Durante todo o processo investigatório, sob a pressão de cobranças que sempre devem existir, porque trabalhamos em prol da mesma sociedade da qual fazemos parte, a Polícia Civil de Pernambuco apresentou 124 (cento e vinte e quatro) suspeitos e a Polícia Científica afirmou, com veemência e certeza, sem medo de errar, sem titubear, que absolutamente todos os 124 cidadãos investigados e suspeitos são inocentes, pois, com base na ciência, os perfis de  DNA de todos esses suspeitos, eram incompatíveis com o material padrão coletado no local do crime. Os leigos e principiantes estão, hodiernamente, a entupir as redes sociais com opiniões “populares” as mais diversas possíveis, acerca da elucidação deste horrendo delito que atingiu uma indefesa infante. Ao ponto, inclusive, de duvidarem do ofício pericial.

Tais desinformados (e não são poucos), sem formação técnica alguma para entender a causa das coisas, são atraídos pela curiosidade e alcançam as mais diversas, absurdas e hilárias deduções. Ora, a literatura, os folhetins e as “redes” estão abarrotadas de fontes, as mais diversas, mas é que há muitas possibilidades na mente de um principiante.

O filósofo italiano Umberto Eco já dizia: “as redes sociais deram voz a uma legião de imbecis, que antes falavam apenas em um bar e depois de uma taça de vinho, sem prejudicar a coletividade, mas hoje têm o mesmo espaço de Prêmios Nobel. Normalmente, eles [os imbecis] eram imediatamente calados, mas agora eles têm o mesmo direito à palavra de um Prêmio Nobel. A TV já havia colocado o “idiota da aldeia” em um patamar no qual ele se sentia superior. O drama da Internet é que ela promoveu o idiota da aldeia a portador da verdade”.

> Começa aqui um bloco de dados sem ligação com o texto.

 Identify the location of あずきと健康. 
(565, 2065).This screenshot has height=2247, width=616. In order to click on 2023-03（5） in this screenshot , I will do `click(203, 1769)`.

Ela, a verdade, muitas vezes, se apresenta oriunda do trabalho pericial, daquela que não diz o que quer, mas tem que provar o que diz, por dever de ofício. O jurista brasileiro Salah Hassan Khaled Jr., na paradigmática obra “A busca da verdade no processo penal: para além da ambição inquisitorial – São Paulo, Atlas, 2013, p. 589, assevera: “A partir do investimento inicial de sentido que propusemos, encaminhamos a noção de rastros da passeidade, entendidos como conectores cognitivos que permitem em alguma medida um conhecimento pertinente, ainda que insuficiente sobre o passado (…) Os rastros caracterizam uma espécie de referência indireta e conformam os limites e as condições de possibilidades de conhecimento sobre o evento que pertence a um tempo escoado, exprimindo simultaneamente presença e ausência.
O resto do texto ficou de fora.